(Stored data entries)
Segment Open

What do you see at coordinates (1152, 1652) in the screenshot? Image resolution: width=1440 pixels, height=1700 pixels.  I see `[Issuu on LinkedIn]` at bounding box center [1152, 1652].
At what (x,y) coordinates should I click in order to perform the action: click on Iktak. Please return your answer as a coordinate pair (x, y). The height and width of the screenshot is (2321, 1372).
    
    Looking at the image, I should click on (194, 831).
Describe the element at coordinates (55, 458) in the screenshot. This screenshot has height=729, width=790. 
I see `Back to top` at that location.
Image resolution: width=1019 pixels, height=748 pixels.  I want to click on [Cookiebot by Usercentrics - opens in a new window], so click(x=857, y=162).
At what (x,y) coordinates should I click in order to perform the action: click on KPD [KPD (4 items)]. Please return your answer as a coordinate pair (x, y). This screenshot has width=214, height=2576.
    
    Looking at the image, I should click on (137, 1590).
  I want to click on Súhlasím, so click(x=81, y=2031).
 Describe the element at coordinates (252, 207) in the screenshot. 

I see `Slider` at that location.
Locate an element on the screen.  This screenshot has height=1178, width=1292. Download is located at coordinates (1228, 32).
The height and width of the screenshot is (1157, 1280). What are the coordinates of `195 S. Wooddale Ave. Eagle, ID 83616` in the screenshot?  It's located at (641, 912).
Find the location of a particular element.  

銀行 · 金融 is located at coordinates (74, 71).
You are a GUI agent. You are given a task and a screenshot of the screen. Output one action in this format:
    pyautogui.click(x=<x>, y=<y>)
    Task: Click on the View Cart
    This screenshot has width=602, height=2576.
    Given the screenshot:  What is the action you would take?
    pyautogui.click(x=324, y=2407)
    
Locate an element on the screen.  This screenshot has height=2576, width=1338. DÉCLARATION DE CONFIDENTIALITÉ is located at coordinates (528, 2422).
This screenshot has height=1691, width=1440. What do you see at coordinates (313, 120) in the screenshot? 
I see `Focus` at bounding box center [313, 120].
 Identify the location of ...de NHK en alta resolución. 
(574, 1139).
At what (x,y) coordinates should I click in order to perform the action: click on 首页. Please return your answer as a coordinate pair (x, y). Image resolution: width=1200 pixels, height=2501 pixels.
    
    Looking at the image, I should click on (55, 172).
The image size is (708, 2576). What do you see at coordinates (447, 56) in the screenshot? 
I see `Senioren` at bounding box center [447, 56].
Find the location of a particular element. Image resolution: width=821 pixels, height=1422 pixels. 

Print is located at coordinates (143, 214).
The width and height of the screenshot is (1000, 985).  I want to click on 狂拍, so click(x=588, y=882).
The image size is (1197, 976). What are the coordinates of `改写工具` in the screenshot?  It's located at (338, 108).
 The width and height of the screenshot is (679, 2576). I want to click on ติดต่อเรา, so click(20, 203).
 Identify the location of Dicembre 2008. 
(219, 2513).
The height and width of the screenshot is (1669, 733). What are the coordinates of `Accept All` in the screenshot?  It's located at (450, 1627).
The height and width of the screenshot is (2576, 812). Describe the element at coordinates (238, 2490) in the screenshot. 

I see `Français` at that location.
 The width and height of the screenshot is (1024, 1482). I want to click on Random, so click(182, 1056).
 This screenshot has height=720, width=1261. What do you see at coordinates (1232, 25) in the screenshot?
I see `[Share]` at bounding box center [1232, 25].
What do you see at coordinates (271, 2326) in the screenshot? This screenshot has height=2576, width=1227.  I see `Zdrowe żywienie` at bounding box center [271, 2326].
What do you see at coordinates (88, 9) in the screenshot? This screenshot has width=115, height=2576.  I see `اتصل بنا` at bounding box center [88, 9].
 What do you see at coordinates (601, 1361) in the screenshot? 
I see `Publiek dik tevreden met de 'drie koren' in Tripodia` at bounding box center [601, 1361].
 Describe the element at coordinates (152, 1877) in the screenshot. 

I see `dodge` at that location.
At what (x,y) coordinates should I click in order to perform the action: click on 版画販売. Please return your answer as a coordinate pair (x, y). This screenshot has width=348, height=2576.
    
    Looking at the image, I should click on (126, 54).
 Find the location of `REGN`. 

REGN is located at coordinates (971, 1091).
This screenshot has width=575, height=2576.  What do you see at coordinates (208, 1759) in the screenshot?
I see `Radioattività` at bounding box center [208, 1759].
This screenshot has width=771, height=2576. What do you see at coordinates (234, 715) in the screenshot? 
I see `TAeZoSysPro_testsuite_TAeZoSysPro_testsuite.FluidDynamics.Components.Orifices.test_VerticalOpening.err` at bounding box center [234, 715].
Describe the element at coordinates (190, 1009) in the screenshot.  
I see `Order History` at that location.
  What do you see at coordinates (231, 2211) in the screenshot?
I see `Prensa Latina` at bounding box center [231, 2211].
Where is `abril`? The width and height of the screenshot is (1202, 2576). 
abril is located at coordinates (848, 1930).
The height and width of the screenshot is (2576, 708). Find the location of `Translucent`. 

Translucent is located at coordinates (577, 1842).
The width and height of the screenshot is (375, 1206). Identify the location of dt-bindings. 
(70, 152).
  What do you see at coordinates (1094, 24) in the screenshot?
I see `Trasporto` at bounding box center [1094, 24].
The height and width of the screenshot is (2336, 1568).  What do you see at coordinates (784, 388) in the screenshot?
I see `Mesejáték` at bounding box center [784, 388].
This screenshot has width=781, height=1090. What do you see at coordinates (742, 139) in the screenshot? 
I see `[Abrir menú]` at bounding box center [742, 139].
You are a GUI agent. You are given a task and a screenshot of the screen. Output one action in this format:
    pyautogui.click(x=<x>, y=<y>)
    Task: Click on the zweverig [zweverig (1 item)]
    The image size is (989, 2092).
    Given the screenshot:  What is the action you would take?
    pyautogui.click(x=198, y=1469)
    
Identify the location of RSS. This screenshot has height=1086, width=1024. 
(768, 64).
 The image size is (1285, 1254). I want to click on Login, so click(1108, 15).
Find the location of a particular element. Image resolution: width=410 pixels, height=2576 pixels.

Segment Closed

__Work request__:
Transcribe every entry exactly.

__Solution below__:
What do you see at coordinates (1152, 1652) in the screenshot? Image resolution: width=1440 pixels, height=1700 pixels.  I see `[Issuu on LinkedIn]` at bounding box center [1152, 1652].
At what (x,y) coordinates should I click in order to perform the action: click on Iktak. Please return your answer as a coordinate pair (x, y). The height and width of the screenshot is (2321, 1372).
    
    Looking at the image, I should click on (194, 831).
Describe the element at coordinates (55, 458) in the screenshot. This screenshot has height=729, width=790. 
I see `Back to top` at that location.
Image resolution: width=1019 pixels, height=748 pixels.  I want to click on [Cookiebot by Usercentrics - opens in a new window], so click(x=857, y=162).
At what (x,y) coordinates should I click in order to perform the action: click on KPD [KPD (4 items)]. Please return your answer as a coordinate pair (x, y). This screenshot has width=214, height=2576.
    
    Looking at the image, I should click on (137, 1590).
  I want to click on Súhlasím, so click(x=81, y=2031).
 Describe the element at coordinates (252, 207) in the screenshot. 

I see `Slider` at that location.
Locate an element on the screen.  This screenshot has height=1178, width=1292. Download is located at coordinates (1228, 32).
The height and width of the screenshot is (1157, 1280). What are the coordinates of `195 S. Wooddale Ave. Eagle, ID 83616` in the screenshot?  It's located at (641, 912).
Find the location of a particular element.  

銀行 · 金融 is located at coordinates (74, 71).
You are a GUI agent. You are given a task and a screenshot of the screen. Output one action in this format:
    pyautogui.click(x=<x>, y=<y>)
    Task: Click on the View Cart
    This screenshot has width=602, height=2576.
    Given the screenshot:  What is the action you would take?
    pyautogui.click(x=324, y=2407)
    
Locate an element on the screen.  This screenshot has height=2576, width=1338. DÉCLARATION DE CONFIDENTIALITÉ is located at coordinates (528, 2422).
This screenshot has height=1691, width=1440. What do you see at coordinates (313, 120) in the screenshot? 
I see `Focus` at bounding box center [313, 120].
 Identify the location of ...de NHK en alta resolución. 
(574, 1139).
At what (x,y) coordinates should I click in order to perform the action: click on 首页. Please return your answer as a coordinate pair (x, y). Image resolution: width=1200 pixels, height=2501 pixels.
    
    Looking at the image, I should click on (55, 172).
The image size is (708, 2576). What do you see at coordinates (447, 56) in the screenshot? 
I see `Senioren` at bounding box center [447, 56].
Find the location of a particular element. Image resolution: width=821 pixels, height=1422 pixels. 

Print is located at coordinates (143, 214).
The width and height of the screenshot is (1000, 985).  I want to click on 狂拍, so click(x=588, y=882).
The image size is (1197, 976). What are the coordinates of `改写工具` in the screenshot?  It's located at (338, 108).
 The width and height of the screenshot is (679, 2576). I want to click on ติดต่อเรา, so click(20, 203).
 Identify the location of Dicembre 2008. 
(219, 2513).
The height and width of the screenshot is (1669, 733). What are the coordinates of `Accept All` in the screenshot?  It's located at (450, 1627).
The height and width of the screenshot is (2576, 812). Describe the element at coordinates (238, 2490) in the screenshot. 

I see `Français` at that location.
 The width and height of the screenshot is (1024, 1482). I want to click on Random, so click(182, 1056).
 This screenshot has height=720, width=1261. What do you see at coordinates (1232, 25) in the screenshot?
I see `[Share]` at bounding box center [1232, 25].
What do you see at coordinates (271, 2326) in the screenshot? This screenshot has height=2576, width=1227.  I see `Zdrowe żywienie` at bounding box center [271, 2326].
What do you see at coordinates (88, 9) in the screenshot? This screenshot has width=115, height=2576.  I see `اتصل بنا` at bounding box center [88, 9].
 What do you see at coordinates (601, 1361) in the screenshot? 
I see `Publiek dik tevreden met de 'drie koren' in Tripodia` at bounding box center [601, 1361].
 Describe the element at coordinates (152, 1877) in the screenshot. 

I see `dodge` at that location.
At what (x,y) coordinates should I click in order to perform the action: click on 版画販売. Please return your answer as a coordinate pair (x, y). This screenshot has width=348, height=2576.
    
    Looking at the image, I should click on (126, 54).
 Find the location of `REGN`. 

REGN is located at coordinates (971, 1091).
This screenshot has width=575, height=2576.  What do you see at coordinates (208, 1759) in the screenshot?
I see `Radioattività` at bounding box center [208, 1759].
This screenshot has width=771, height=2576. What do you see at coordinates (234, 715) in the screenshot? 
I see `TAeZoSysPro_testsuite_TAeZoSysPro_testsuite.FluidDynamics.Components.Orifices.test_VerticalOpening.err` at bounding box center [234, 715].
Describe the element at coordinates (190, 1009) in the screenshot.  
I see `Order History` at that location.
  What do you see at coordinates (231, 2211) in the screenshot?
I see `Prensa Latina` at bounding box center [231, 2211].
Where is `abril`? The width and height of the screenshot is (1202, 2576). 
abril is located at coordinates (848, 1930).
The height and width of the screenshot is (2576, 708). Find the location of `Translucent`. 

Translucent is located at coordinates (577, 1842).
The width and height of the screenshot is (375, 1206). Identify the location of dt-bindings. 
(70, 152).
  What do you see at coordinates (1094, 24) in the screenshot?
I see `Trasporto` at bounding box center [1094, 24].
The height and width of the screenshot is (2336, 1568).  What do you see at coordinates (784, 388) in the screenshot?
I see `Mesejáték` at bounding box center [784, 388].
This screenshot has width=781, height=1090. What do you see at coordinates (742, 139) in the screenshot? 
I see `[Abrir menú]` at bounding box center [742, 139].
You are a GUI agent. You are given a task and a screenshot of the screen. Output one action in this format:
    pyautogui.click(x=<x>, y=<y>)
    Task: Click on the zweverig [zweverig (1 item)]
    The image size is (989, 2092).
    Given the screenshot:  What is the action you would take?
    pyautogui.click(x=198, y=1469)
    
Identify the location of RSS. This screenshot has height=1086, width=1024. 
(768, 64).
 The image size is (1285, 1254). I want to click on Login, so click(1108, 15).
Find the location of a particular element. Image resolution: width=410 pixels, height=2576 pixels.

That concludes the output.